━━ Records shown ━━

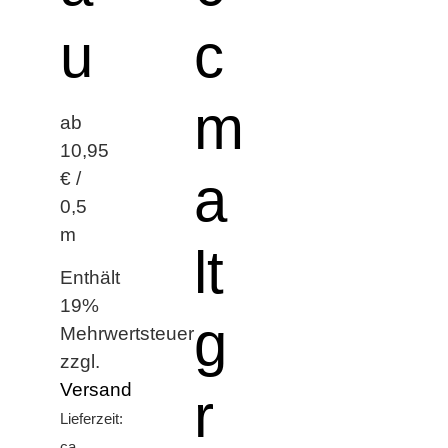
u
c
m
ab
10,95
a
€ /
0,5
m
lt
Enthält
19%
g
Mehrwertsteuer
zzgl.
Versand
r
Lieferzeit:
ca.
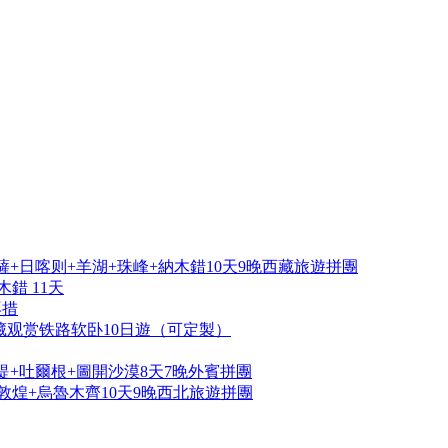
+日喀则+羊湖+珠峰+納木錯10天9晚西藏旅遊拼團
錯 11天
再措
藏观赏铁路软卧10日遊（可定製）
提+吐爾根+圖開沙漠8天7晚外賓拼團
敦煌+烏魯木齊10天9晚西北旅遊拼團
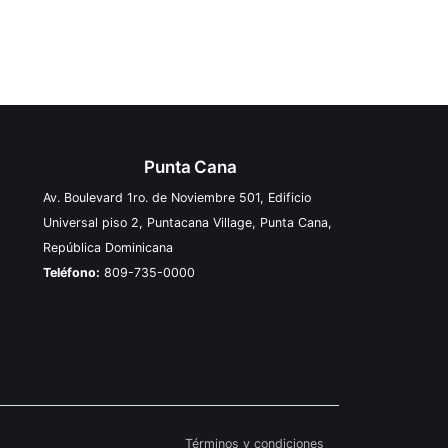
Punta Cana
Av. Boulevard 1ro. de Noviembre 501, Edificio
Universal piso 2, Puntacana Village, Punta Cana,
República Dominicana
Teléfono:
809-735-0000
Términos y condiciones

━━━

Work order | Exactly how many lines in the data above contain the word "Punta"? Respond with the number and nothing more.

Exercise response | 2